When this form is submitted, lots of interesting information is provided, rendered inside the POST request of the form that created it. It is possible that one of the above fields specifies the initial number of alignments to show. If you then turn JavaScript back on, you'll find that pointing at the end of the page (which itself is several screenfuls already) will load another chunk using this program:
Interestingly, a GET request is used here. Using the network monitor in Firefox, I triggered a series of these to see if I could spot a sequence of incrementing numbers. I spotted that SEQ_LIST_START
starts at 1 and increments in blocks of 5, but I am not sure where the elements in ALIGN_SEQ_LIST
comes from - maybe from the current page. It's worth you having a look yourself to see if you can spot anything - especially since you will understand the subject matter in a way that I do not.

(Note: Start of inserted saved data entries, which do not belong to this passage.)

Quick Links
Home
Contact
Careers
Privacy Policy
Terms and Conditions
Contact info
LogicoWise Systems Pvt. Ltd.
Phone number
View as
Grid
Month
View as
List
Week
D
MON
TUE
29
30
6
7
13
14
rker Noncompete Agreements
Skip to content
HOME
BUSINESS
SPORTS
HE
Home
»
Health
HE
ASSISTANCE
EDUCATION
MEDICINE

You may be able to tinker around with some of the query string parameters in this link to see what controls the number of items returned. However, be careful: if you request a much larger set that their systems are used to, you may be noticed and have a block placed on your IP address.
Further to that, remember that if you crawl a website, you are passing your costs onto a third party. Since the data appears to be available for free, this will be acceptable to them to some degree, and is the benefit of the funding they have already spent. However, be mindful of the load you are placing on their server: don't request chunks that are excessively large, and put a few seconds delay between each request.
If you plan to grab an enormous chunk of data (say more than half a gigabyte), then alternate between a few seconds and a couple of minutes waiting, or perhaps concentrate your downloading during the night (their time) when their servers might be less busy. Failure to "act responsibly" as a crawler may place your IP range on their blocklists, and in the worst cases could constitute a denial of service attack.
So, to summarise, here's what you need to do:
Be willing to tinker with your POST and GET parameters to see the effect, and have fun!